Frequently asked questions
- What is a covered call on QDTE?
- A covered call on QDTE is the covered call strategy applied to QDTE (etf). The strategy is structurally neutral to slightly bullish: A covered call pairs long stock with a short out-of-the-money call, collecting premium and capping upside above the short strike in exchange for income. With QDTE etf trading near $31.11, the strikes shown on this page are snapped to the nearest listed QDTE chain strike and the premiums come straight from the end-of-day bid/ask midpoint.
- How are QDTE covered call max profit and max loss calculated?
- Max profit equals short-strike minus cost basis plus premium times 100; max loss is cost basis minus premium (at zero). Breakeven is cost basis minus premium. For the QDTE covered call priced from the end-of-day chain at a 30-day expiry (ATM IV 19.50%), the computed maximum profit is unbounded per contract and the computed maximum loss is unbounded per contract. Live intraday quotes will differ as the chain moves through the trading session.
- What is the breakeven for a QDTE covered call?
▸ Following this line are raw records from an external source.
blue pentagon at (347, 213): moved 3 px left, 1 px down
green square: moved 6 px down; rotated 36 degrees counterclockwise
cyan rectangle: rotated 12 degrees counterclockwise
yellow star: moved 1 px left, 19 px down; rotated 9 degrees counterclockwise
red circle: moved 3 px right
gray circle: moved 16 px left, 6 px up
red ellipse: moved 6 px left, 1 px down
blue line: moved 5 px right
- The breakeven for the QDTE covered call priced on this page is no defined breakeven on the modeled curve at expiration, derived from end-of-day chain premiums. Breakeven is the underlying price at which the strategy's P&L crosses zero ignoring transaction costs and assignment risk. The current QDTE market-implied 1-standard-deviation expected move is approximately 5.59%; if the move sits well outside the breakeven distance, the structure's risk-reward becomes correspondingly tighter.
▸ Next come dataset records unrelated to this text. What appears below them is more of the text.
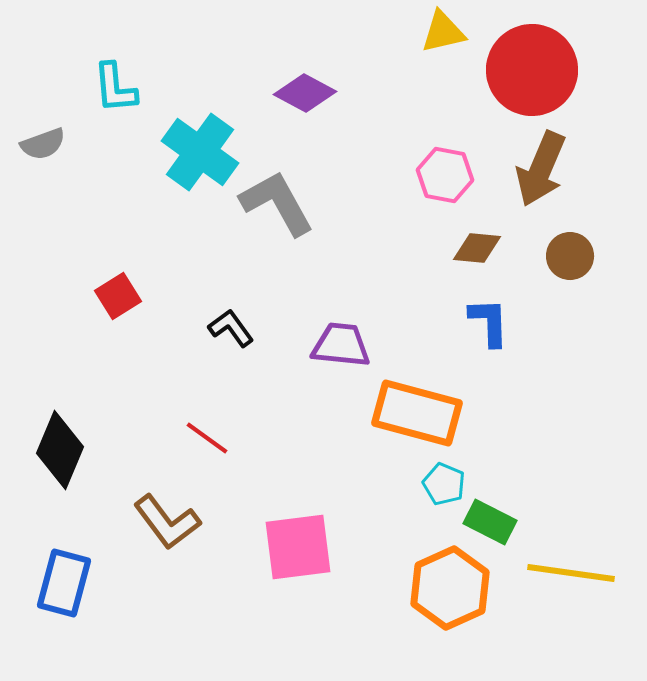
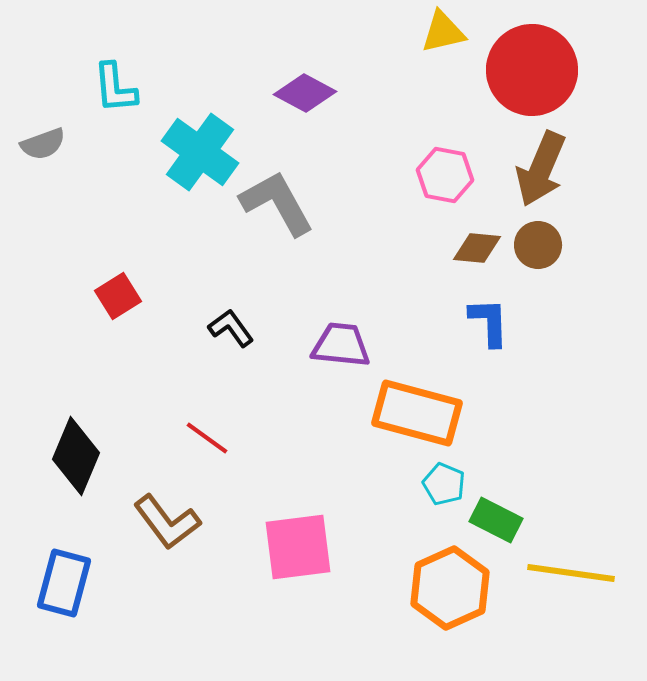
brown circle: moved 32 px left, 11 px up
black diamond: moved 16 px right, 6 px down
green rectangle: moved 6 px right, 2 px up
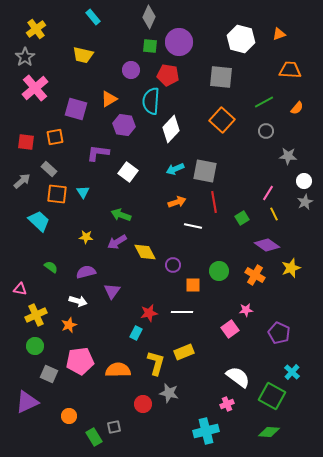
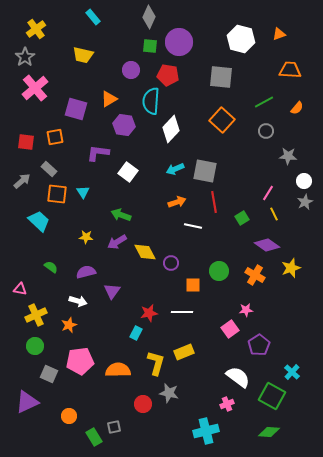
purple circle at (173, 265): moved 2 px left, 2 px up
purple pentagon at (279, 333): moved 20 px left, 12 px down; rotated 15 degrees clockwise
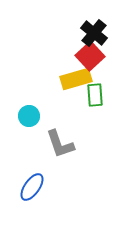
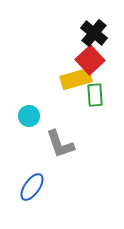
red square: moved 4 px down
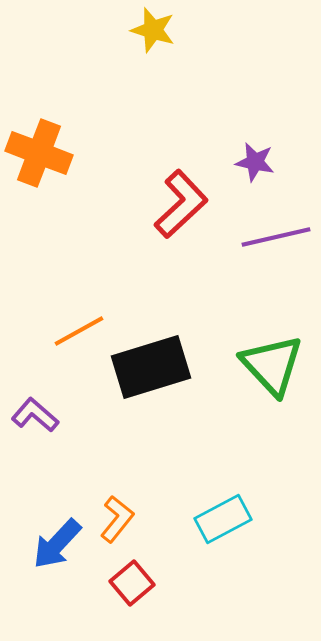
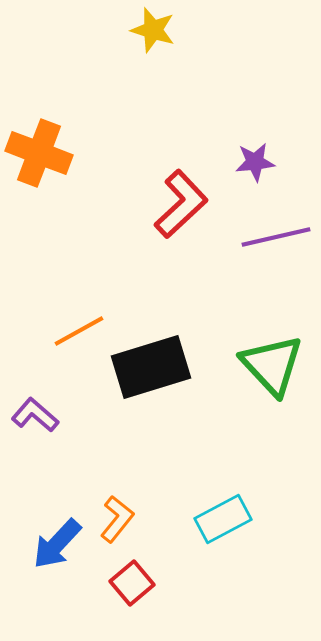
purple star: rotated 18 degrees counterclockwise
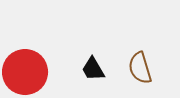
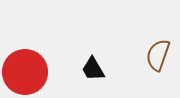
brown semicircle: moved 18 px right, 13 px up; rotated 36 degrees clockwise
- When should you consider a covered call on QDTE?
- Covered calls on QDTE are an income strategy run on existing QDTE etf positions; traders typically sell calls at 25-35 delta with 30-45 days to expiration to balance premium against upside cap.
- How does current QDTE implied volatility affect this covered call?
- QDTE ATM IV is at 19.50% with IV rank near 3.84%, which is on the low end of its 1-year range. Premium-buying structures (long call, long put, debit spreads) are relatively cheap in this regime; premium-selling structures collect less credit per unit risk.